ACTIVITY:
Make an exact copy of the entries, taking out every picture.

Recorded data:

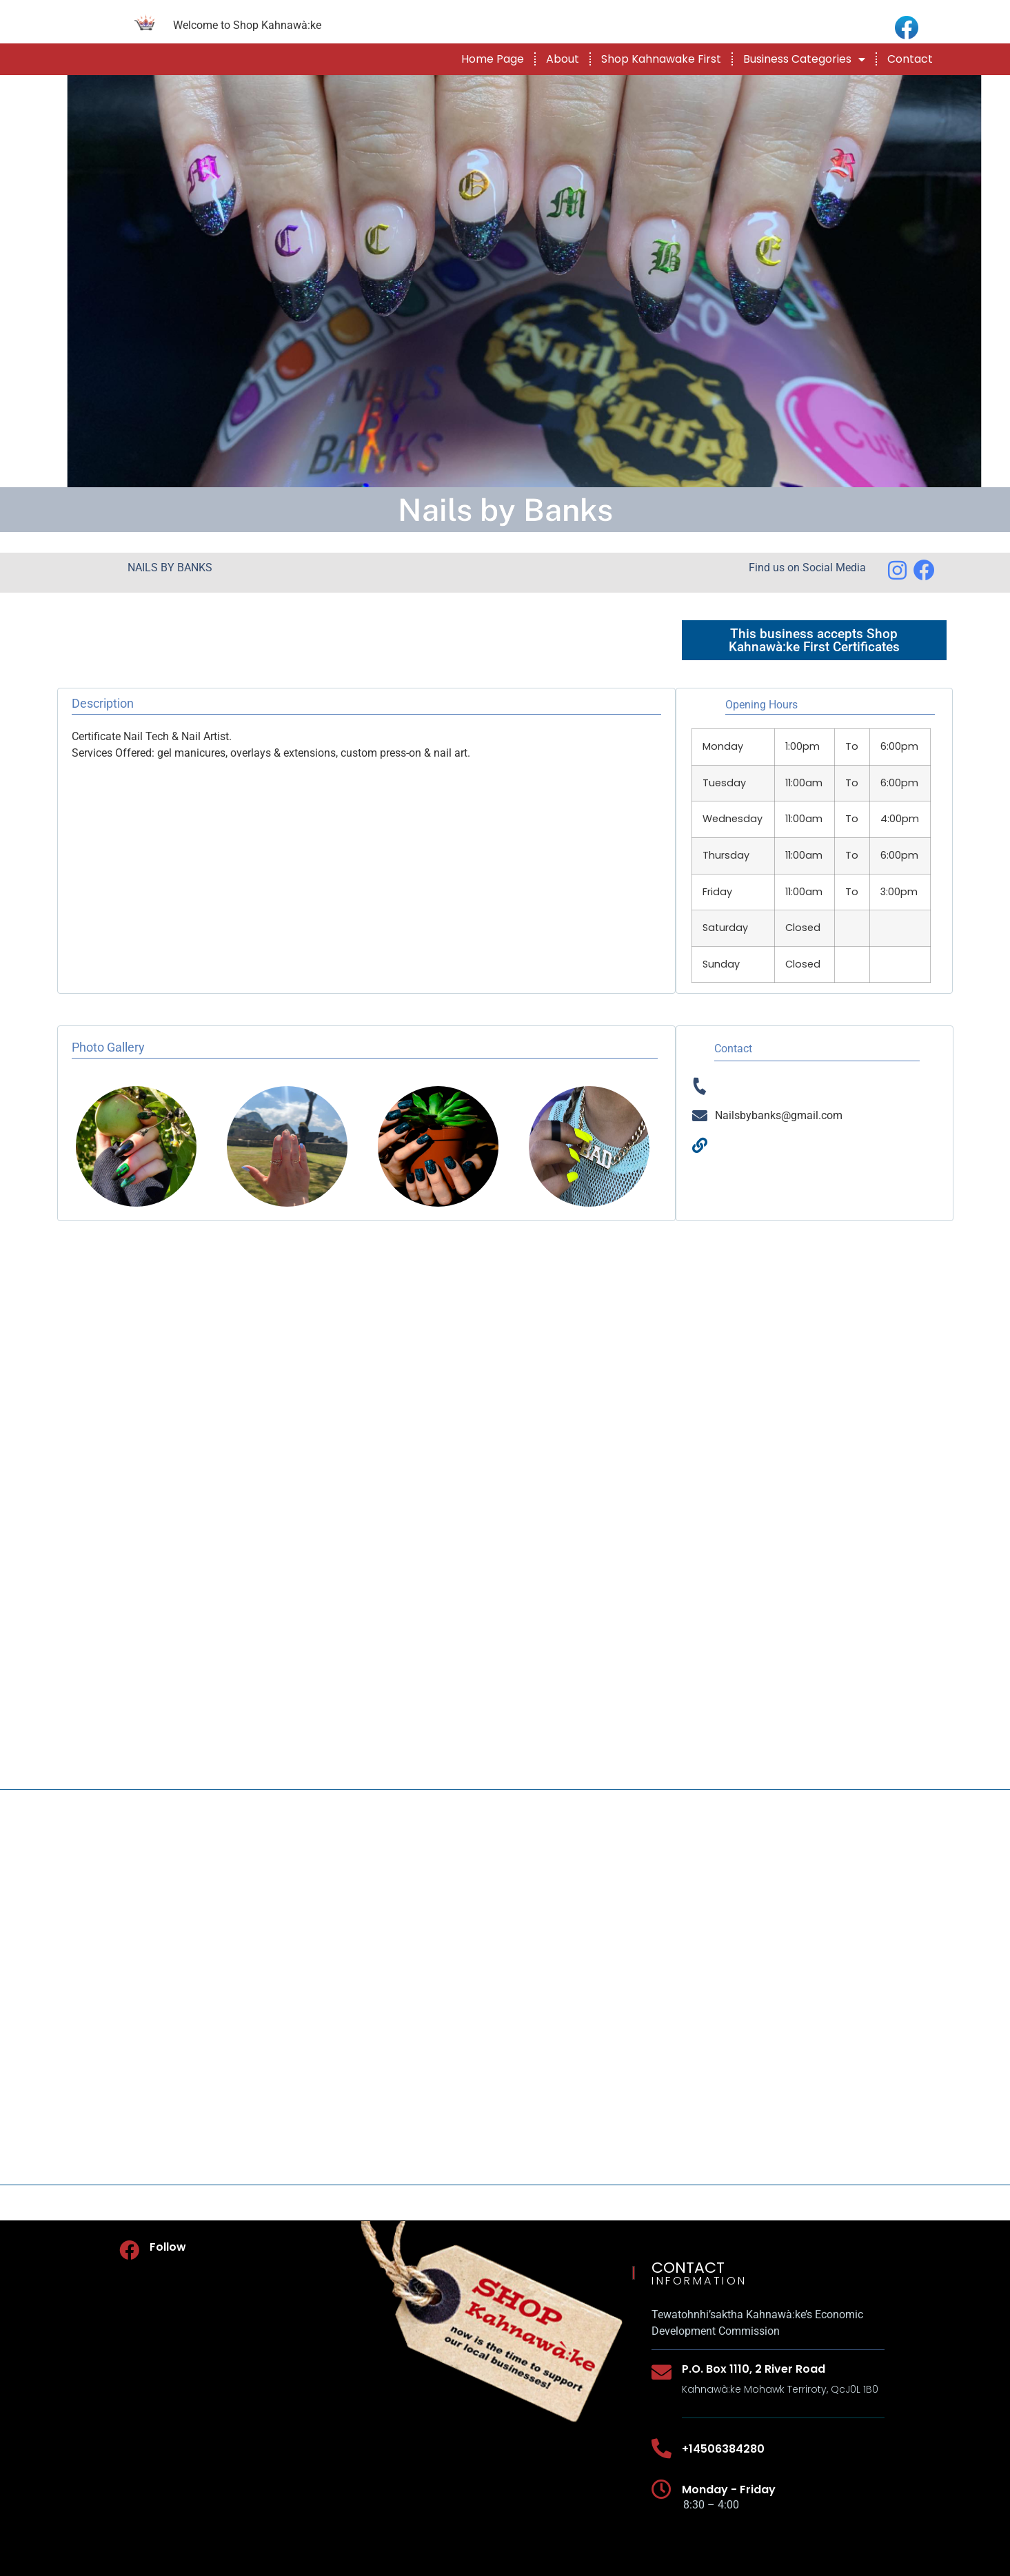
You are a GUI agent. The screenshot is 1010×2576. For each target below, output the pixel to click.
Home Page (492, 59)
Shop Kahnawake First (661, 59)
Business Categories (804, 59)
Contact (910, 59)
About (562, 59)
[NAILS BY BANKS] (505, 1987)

OUTPUT OF THE EXERCISE:
You are a GUI agent. The screenshot is 1010×2576. For each target below, output the pixel to click.
Home Page (492, 59)
Shop Kahnawake First (661, 59)
Business Categories (804, 59)
Contact (910, 59)
About (562, 59)
[NAILS BY BANKS] (505, 1987)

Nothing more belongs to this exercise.